Keychron's Q Ultra ZMK series brings 660h battery to the prebuilt-premium tier
Keychron used CES 2026 to announce the Q Ultra line — Q1 through Q6 prebuilts running ZMK rather than QMK/VIA. The 660h battery claim is the headline; the firmware swap is the actual story.
Keychron used its CES 2026 slot to announce the Q Ultra series — wireless versions of the Q1, Q2, Q3, Q5, and Q6 prebuilts, running ZMK firmware rather than the QMK/VIA stack the existing Q line ships with. The headline number is Keychron's published battery claim of up to 660 hours per charge alongside an 8K polling-rate ceiling. The Q1 HE 8K Marble — the Hall-effect variant that anchors the polling story — reached reviewers in April.
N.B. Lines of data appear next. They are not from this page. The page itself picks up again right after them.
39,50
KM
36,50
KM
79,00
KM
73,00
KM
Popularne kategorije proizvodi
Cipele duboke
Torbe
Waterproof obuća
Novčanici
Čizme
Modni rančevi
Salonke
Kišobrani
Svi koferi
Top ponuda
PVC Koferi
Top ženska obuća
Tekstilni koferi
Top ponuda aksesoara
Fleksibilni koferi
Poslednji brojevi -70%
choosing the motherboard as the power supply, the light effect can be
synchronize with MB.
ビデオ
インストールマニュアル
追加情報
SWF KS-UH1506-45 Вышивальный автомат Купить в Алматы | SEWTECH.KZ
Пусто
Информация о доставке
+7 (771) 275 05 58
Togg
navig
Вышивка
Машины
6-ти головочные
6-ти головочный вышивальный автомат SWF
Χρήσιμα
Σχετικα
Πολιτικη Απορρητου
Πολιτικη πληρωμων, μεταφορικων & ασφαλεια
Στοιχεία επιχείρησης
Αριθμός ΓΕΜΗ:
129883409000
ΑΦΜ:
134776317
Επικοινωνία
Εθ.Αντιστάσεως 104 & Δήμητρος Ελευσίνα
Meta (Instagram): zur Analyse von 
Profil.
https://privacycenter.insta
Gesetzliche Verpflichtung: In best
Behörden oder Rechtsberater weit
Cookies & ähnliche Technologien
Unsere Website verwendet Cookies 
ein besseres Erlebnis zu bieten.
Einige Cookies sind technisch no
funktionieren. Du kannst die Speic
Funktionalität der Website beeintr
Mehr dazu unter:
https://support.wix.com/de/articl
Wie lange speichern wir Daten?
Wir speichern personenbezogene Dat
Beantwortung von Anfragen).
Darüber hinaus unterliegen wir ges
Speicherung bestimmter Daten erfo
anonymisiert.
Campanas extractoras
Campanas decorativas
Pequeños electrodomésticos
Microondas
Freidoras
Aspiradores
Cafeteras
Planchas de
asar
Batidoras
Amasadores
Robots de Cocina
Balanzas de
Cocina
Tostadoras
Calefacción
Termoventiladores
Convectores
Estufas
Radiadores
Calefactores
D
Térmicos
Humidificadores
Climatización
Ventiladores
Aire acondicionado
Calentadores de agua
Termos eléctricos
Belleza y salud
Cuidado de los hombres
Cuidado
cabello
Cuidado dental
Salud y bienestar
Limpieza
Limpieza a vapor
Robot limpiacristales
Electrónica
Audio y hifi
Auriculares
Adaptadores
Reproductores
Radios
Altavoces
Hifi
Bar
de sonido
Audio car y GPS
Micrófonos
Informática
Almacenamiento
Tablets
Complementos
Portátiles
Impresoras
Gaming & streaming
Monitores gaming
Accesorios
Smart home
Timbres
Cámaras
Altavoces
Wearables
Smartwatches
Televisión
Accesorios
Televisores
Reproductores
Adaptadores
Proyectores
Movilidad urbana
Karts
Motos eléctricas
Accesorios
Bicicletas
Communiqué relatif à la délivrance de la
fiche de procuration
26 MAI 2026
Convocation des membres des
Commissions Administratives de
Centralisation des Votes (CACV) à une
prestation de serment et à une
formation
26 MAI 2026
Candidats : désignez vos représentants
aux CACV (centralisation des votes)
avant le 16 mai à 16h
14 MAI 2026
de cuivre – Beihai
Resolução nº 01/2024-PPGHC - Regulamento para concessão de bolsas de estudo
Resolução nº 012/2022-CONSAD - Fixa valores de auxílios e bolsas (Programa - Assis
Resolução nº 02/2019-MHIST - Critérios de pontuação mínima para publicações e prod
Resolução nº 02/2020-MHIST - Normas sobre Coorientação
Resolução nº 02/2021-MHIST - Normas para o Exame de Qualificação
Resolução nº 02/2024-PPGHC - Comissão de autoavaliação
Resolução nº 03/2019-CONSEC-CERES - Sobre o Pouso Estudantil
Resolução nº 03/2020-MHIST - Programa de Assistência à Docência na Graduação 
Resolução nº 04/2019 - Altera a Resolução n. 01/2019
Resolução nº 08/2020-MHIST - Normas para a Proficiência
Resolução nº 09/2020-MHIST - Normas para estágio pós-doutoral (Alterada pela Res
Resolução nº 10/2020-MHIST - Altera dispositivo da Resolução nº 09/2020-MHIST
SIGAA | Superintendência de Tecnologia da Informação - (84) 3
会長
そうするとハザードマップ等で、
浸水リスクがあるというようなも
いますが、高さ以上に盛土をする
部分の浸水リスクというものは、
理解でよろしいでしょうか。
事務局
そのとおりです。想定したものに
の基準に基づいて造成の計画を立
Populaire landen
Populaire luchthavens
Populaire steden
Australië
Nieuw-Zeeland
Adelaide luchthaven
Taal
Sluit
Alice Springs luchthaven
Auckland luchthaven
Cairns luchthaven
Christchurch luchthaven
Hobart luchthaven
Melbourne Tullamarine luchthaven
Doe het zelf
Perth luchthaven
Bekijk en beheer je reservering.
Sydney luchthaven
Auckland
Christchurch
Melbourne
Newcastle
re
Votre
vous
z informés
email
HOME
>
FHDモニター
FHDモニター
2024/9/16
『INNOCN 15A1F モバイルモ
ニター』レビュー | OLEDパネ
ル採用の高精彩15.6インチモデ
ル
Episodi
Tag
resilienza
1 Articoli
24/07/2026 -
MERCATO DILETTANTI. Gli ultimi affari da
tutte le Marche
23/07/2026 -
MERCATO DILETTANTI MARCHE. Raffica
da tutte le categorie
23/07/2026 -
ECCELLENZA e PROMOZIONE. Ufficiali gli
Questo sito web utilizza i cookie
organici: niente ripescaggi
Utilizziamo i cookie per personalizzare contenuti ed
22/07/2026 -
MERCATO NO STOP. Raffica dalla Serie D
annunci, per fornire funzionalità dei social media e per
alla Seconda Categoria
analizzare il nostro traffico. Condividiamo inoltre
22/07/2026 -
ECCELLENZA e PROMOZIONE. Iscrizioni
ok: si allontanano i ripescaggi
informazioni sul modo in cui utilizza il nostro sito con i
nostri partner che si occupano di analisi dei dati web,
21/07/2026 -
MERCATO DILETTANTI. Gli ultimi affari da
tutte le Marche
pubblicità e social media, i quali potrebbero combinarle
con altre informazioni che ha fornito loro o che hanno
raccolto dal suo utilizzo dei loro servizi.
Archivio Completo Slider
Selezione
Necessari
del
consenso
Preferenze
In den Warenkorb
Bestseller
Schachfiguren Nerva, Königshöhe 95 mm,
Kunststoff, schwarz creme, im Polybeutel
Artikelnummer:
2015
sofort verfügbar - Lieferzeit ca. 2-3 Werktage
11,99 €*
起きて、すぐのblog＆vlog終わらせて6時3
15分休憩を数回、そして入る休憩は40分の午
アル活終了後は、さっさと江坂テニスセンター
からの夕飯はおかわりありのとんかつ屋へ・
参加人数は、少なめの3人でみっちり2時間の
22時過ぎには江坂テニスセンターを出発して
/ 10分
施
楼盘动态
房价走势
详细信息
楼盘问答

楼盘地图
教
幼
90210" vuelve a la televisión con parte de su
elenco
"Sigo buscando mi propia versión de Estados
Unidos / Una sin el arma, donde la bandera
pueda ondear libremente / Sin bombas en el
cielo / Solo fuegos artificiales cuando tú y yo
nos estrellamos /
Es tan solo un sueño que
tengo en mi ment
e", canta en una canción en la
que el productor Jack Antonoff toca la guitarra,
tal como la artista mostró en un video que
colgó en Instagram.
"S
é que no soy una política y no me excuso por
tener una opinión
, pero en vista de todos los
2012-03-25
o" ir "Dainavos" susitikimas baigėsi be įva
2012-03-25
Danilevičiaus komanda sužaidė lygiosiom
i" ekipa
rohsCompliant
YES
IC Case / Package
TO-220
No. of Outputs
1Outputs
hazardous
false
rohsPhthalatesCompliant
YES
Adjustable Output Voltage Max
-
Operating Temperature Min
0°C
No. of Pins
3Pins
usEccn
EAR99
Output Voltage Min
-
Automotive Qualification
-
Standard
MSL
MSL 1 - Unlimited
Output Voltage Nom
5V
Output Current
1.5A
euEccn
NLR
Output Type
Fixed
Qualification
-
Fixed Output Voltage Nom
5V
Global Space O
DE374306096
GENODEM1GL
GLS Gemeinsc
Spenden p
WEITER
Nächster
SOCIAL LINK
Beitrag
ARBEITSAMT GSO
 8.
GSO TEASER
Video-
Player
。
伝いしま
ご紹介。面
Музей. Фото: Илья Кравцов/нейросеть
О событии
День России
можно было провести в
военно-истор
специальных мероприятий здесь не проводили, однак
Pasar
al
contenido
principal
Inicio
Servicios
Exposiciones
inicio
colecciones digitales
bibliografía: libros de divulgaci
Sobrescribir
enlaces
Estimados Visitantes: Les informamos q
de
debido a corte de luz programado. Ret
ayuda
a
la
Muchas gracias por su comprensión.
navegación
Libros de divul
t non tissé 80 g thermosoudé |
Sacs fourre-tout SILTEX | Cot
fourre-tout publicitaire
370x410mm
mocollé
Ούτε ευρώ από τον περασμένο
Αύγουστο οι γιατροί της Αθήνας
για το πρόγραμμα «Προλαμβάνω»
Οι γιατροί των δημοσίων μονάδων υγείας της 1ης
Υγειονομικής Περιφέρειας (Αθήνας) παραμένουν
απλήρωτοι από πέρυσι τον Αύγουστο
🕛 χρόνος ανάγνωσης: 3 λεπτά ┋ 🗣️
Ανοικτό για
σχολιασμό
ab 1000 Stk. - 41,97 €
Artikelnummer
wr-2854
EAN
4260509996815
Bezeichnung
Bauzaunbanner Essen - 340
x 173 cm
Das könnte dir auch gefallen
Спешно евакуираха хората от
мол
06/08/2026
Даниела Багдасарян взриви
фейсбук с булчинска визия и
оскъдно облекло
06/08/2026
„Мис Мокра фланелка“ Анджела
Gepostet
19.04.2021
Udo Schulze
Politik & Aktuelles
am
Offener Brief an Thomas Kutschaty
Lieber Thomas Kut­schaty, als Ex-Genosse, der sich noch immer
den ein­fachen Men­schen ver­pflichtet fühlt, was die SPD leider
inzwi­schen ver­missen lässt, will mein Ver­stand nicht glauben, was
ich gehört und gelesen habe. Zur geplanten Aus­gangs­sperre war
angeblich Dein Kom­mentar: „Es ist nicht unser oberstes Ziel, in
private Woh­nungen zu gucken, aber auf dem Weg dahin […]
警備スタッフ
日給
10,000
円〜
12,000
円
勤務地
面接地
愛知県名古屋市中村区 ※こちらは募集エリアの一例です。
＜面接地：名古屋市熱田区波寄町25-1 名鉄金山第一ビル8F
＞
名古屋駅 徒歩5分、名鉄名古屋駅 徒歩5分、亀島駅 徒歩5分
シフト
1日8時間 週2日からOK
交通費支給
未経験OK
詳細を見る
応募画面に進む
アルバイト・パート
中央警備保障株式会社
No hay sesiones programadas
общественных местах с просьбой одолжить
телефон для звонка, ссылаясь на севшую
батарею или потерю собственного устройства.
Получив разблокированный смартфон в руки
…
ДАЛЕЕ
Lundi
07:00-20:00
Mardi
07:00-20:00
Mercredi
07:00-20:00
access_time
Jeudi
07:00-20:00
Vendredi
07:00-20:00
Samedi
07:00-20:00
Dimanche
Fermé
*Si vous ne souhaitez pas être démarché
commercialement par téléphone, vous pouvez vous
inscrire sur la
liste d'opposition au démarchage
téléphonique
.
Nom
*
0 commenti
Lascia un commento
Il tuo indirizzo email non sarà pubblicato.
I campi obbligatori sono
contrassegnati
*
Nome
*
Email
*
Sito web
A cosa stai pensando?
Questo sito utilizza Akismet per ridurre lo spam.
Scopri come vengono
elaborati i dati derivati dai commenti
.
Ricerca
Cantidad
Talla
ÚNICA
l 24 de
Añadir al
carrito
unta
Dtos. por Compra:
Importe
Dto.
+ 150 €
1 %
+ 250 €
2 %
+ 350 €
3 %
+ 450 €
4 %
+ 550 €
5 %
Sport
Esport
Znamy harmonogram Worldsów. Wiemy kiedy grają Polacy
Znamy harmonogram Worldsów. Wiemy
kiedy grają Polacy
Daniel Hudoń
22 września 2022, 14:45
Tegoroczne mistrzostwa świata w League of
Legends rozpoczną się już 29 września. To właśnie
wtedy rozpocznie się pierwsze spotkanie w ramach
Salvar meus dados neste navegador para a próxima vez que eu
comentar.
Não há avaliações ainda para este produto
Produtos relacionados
Tom's Hardware's CES coverage has the full announcement spec sheet.
What's in the line
The Q Ultra series mirrors the existing Q-line size ladder: Q1 (75%), Q2 (65%), Q3 (TKL), Q5 (96%), and Q6 (full-size). Each is a wireless variant of its wired counterpart — the same gasket-mounted aluminum chassis Keychron has been iterating on for three years, now with a battery cavity, Bluetooth radio, and a charging path. The Q1 HE 8K Marble is the headline SKU and the one reviewers received first; it pairs the chassis with magnetic Hall-effect switches and is the variant Keychron is using to anchor the polling-rate claim. Approximate pricing for the Q1 HE 8K has been quoted around the $230 mark in early coverage, but ranges across the rest of the line are not yet finalized.
ZMK as the platform
The interesting line in the press release is the firmware footnote. The Q Ultra runs ZMK rather than QMK/VIA — the open-source firmware stack that has been the dominant choice for wireless DIY builds (Glove80, Corne wireless variants, the Voyager) but has not, until now, anchored a flagship prebuilt from a Tier-1 vendor. ZMK's strengths are battery-life management and Bluetooth maturity; its historical weak spots are configurator tooling and feature parity with QMK on advanced macros. The project's documentation is the canonical reference. Keychron picking ZMK as the platform for a five-board flagship line is the most concrete signal yet that the firmware has moved out of niche-DIY into mainstream-prebuilt territory.
The polling and HE story
The 8K polling claim slots into a wider shift the scene has been tracking for two years. Mechanical Cherry has been steadily displaced from the high-performance tier by Hall-effect and optical switches — Wooting, Razer's V3 Pro line, and the analog-input cohort have moved off mechanical entirely, a thread covered in detail in the Cherry MX2A retrospective. Keychron's HE variant lands directly in that conversation. 8K polling is the spec sheet number; the more meaningful detail is that an enthusiast-leaning prebuilt vendor — not a peripheral OEM — is shipping a Hall-effect board into the slot esports buyers used to fill with Wooting. The Q1 HE 8K Marble is the test case for whether Keychron can compete in that bracket on feel and configurator quality, not just on price.
What we're watching
Three threads. First: how reviewer-measured battery life lands against the 660h claim. ZMK's power profile is genuinely strong, but published peak numbers usually assume backlight off, polling throttled, and conservative scan rates — the gap between best-case and typical-case is the number to watch. Second: whether Keychron's ZMK fork ships a configurator that hides the keymap-as-code workflow ZMK has historically required. The Q line's appeal has been that VIA flattens the customization curve; if Q Ultra owners drop into a devicetree file to remap a key, the line will lose half its addressable audience. Third: where the brand sits on the Trends Tracker in the months following. At publication, the 2026-W19 Trends Tracker showed Keychron at +30 — a successful Q Ultra launch is the kind of release that either consolidates that lead or exposes it. Reviews were landing in May 2026.